Ohne eine derart detaillierte Protokollierung wäre das Debuggen die Hölle. Wenn eine Anfrage fehlschlägt, müssen Sie wissen, in welcher Phase dies geschehen ist und warum.

Das Antwortformat der IWF-API verdient besondere Erwähnung. Sie verwenden SDMX-JSON, ein „Standard“-Format für den Austausch statistischer Daten. In der Praxis erwies sich das als ziemlich mühsam.

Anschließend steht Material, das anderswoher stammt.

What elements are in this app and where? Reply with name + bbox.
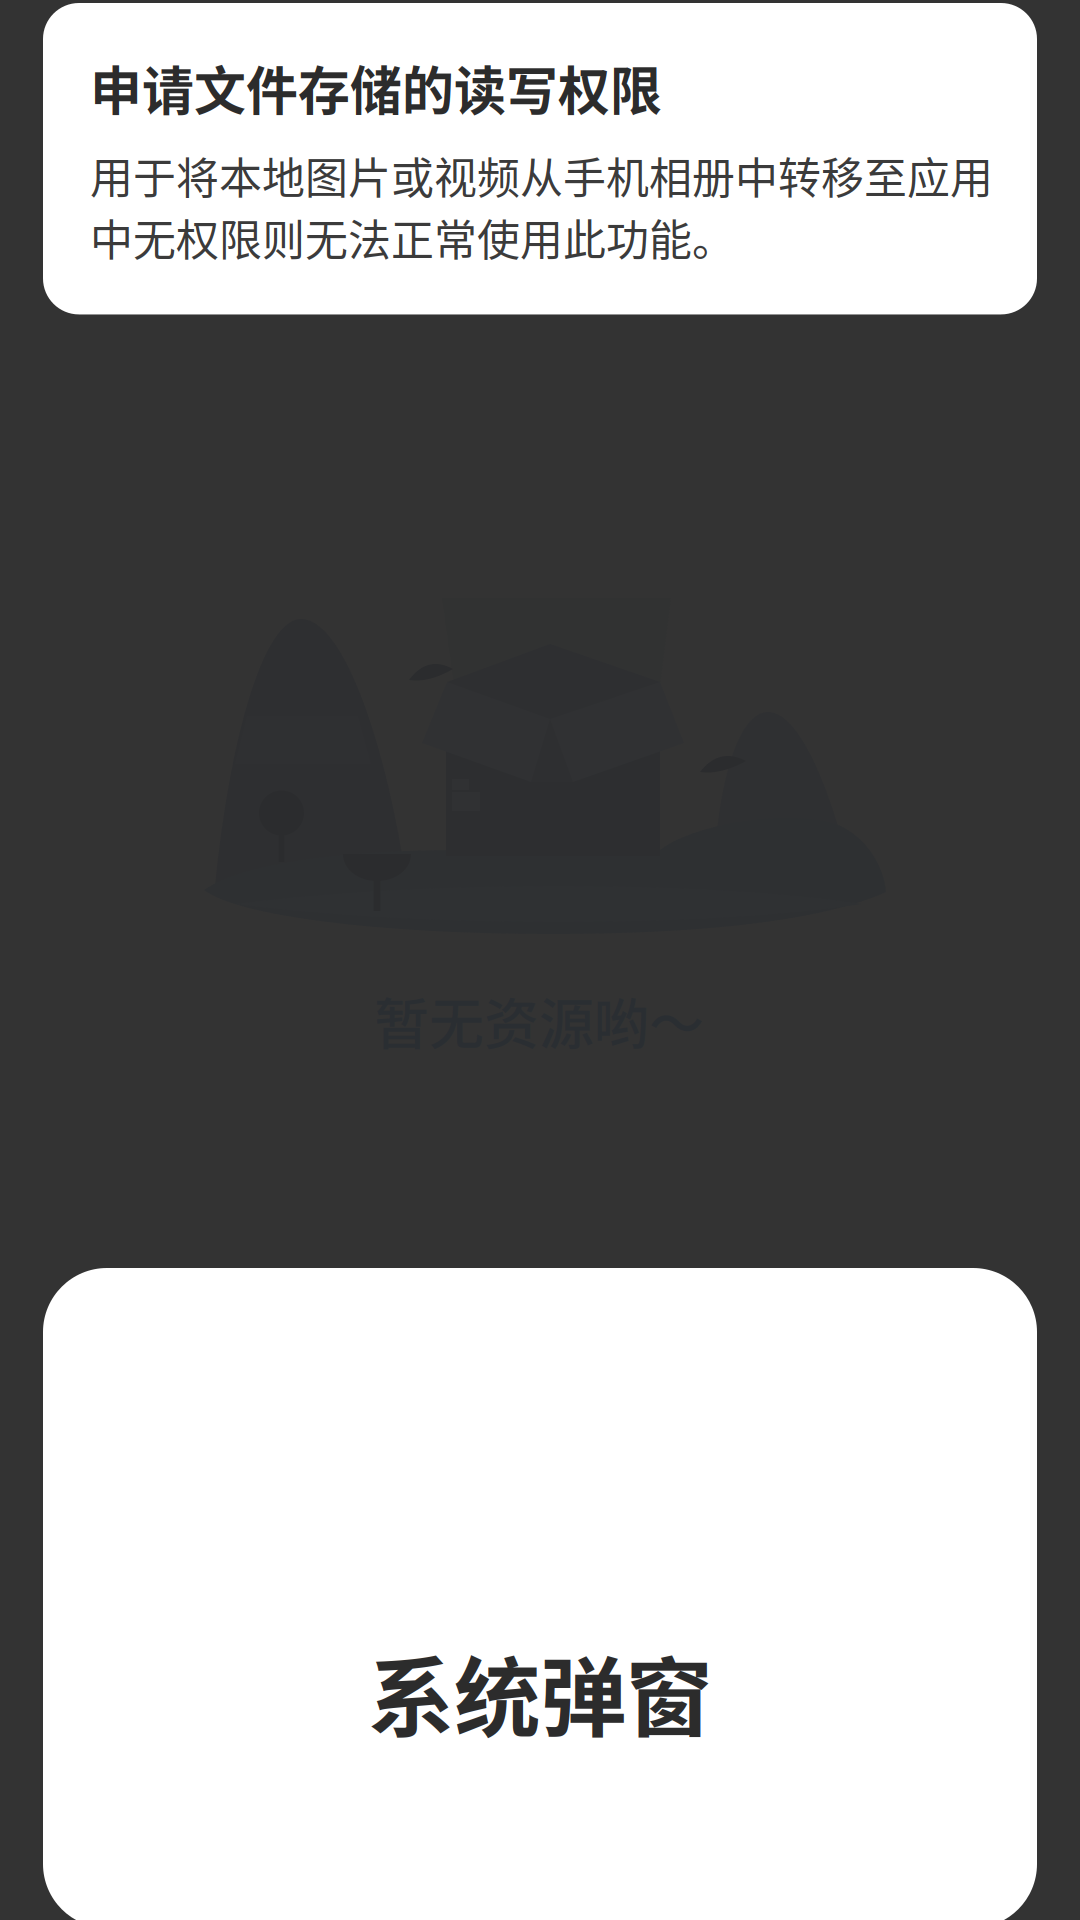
staticText: 申请文件存储的读写权限: [90, 50, 662, 125]
button[interactable]: 系统弹窗: [43, 1268, 1037, 1920]
staticText: 用于将本地图片或视频从手机相册中转移至应用中无权限则无法正常使用此功能。: [90, 144, 993, 268]
button[interactable]: 申请文件存储的读写权限: [43, 3, 1037, 314]
staticText: 暂无资源哟～: [374, 980, 704, 1060]
staticText: 系统弹窗: [368, 1629, 712, 1754]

def _parse_response_data(self, data: Dict) -> pd.DataFrame:
    records = []
    
    try:
        compact_data = data['CompactData']
        dataset = compact_data['DataSet']
        
        if 'Series' not in dataset:
            return pd.DataFrame()
        
        series_list = dataset['Series']
        # API can return a single series as an object or an array of series as a list
        if not isinstance(series_list, list):
            series_list = [series_list]
        
        for series in series_list:
            # All attributes are marked with the '@' symbol - this needs to be processed
            series_attrs = {k.replace('@', ''): v for k, v in series.items() 
                          if k.startswith('@')}
            
            obs_list = series.get('Obs', [])
            if not isinstance(obs_list, list):
                obs_list = [obs_list]
            
            for obs in obs_list:
                if isinstance(obs, dict):
                    record = series_attrs.copy()
                    record.update({
                        'year': obs.get('@TIME_PERIOD', ''),
                        'value': obs.get('@OBS_VALUE', ''),
                        'status': obs.get('@OBS_STATUS', '')
                    })
                    records.append(record)
        
        df = pd.DataFrame(records)
        
        if 'value' in df.columns:
            df['value'] = pd.to_numeric(df['value'], errors='coerce')
        
        if 'year' in df.columns:
            df['year'] = pd.to_numeric(df['year'], errors='coerce')
        
        return df
        
    except Exception as e:
        logger.error(f"Error parsing SDMX-JSON response: {e}")
        return pd.DataFrame()

Alle Attribute in SDMX-JSON sind mit dem Symbol „@“ gekennzeichnet, was bei der Arbeit mit den Daten zu Unannehmlichkeiten führt. Außerdem kann die API eine Datenreihe als Objekt oder mehrere Reihen als Array zurückgeben – auch dies muss verarbeitet werden.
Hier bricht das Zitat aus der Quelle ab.